Proposed: GHG emissions Scope 1, 2, and 3 with cross-industry metrics on physical and transition risks, climate-related opportunities, and capital deployment. Other metrics include linkage to internal carbon price, remuneration, and industry-based metrics (optional)

Carbon footprint, especially Scope 3 emissions, will be an effective metric to convey the transition risk faced by an issuer. The location of information also matters as it will determine the subsequent level of assurance. CFA Institute and CFA Society Hong Kong appreciate taxonomy-based and quantifiable metrics, as comparability is the lifeblood of investment analysis. We also appreciate the higher transparency on an issuer’s mitigation and adaptation responses, i.e., capital deployment, linkage to remuneration, and internal carbon price.

Oversight and Proportionate Approach

When it comes to Appendix 27 of the Listing Rules, the proposed enhancement has made Hong Kong an early mover in climate reporting. The quality and relevance of the disclosures, however, will be highly dependent on the issuers’ oversight. The TCFD’s own study of the application of its guidance also suggested weak compliance.

With HKEX’s enhanced requirements, this will naturally improve, given the liability concerns that should be commensurate with the evolving nature of climate-related disclosure. However, to be decision-useful, the compliance element of the proposal will require persistent monitoring from HKEX and relevant authorities.

As a step forward or as an interim measure, we also suggest HKEX leverage the existing financial reporting mechanism and regulatory framework to require the issuers to disclose material climate-related risks and opportunities and related material information contained in the ESG report in their audited financial statements. This can impose a healthy level of assurance for the quality of relevant disclosures and enhance stakeholder confidence.

It is vital to balance climate ambitions with practicality.  More guidance and clarification on details help secure buy-in from a range of stakeholders. In particular, a proportionate approach to climate disclosure with differentiated requirements is needed for the GEM issuers, who are facing proportionality challenges.

A long journey ahead

CFA Institute and CFA Society Hong Kong support disclosures based upon the global baselines ISSB and TCFD. IFRS S1 and S2 are important frameworks going in parallel for multi-period and multi-jurisdictional efforts towards improving the quality of climate-related disclosures. Therefore, we encourage the HKEX to place priority on aligning with IFRS S1, following the integration of S2 into Appendix 27 of the Listing Rules.
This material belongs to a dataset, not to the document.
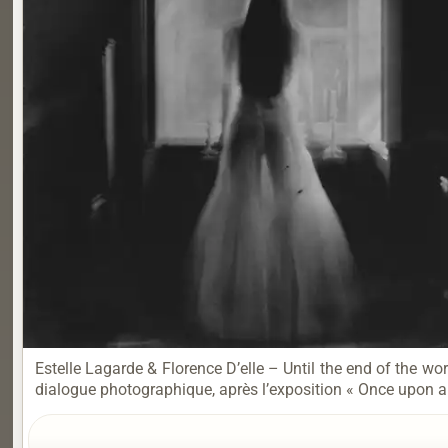
Estelle Lagarde & Florence D’elle – Until the end of the wo
dialogue photographique, après l’exposition « Once upon a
We also advocate for the HKEX to continue its efforts in broader engagement and assist issuers with capacity building. Apart from engaging with issuers to raise awareness and collect their feedback on implementation learnings, investor engagement is equally important, given that they are the audience of the reports and users of the proposed Code with respect to stewardship.

Lastly, we encourage the HKEX to continue offering capacity-building support, transitional reliefs, and incentives for upskilling on climate-related matters, while connecting with other markets in the region to participate in the global conversation and transition journey.

Co-authored by Sivananth Ramachandran (Director of Capital Markets Policy, India at CFA Institute), Phoebe Chan (Capital Markets Policy Specialist at CFA Institute) and CFA Society Hong Kong.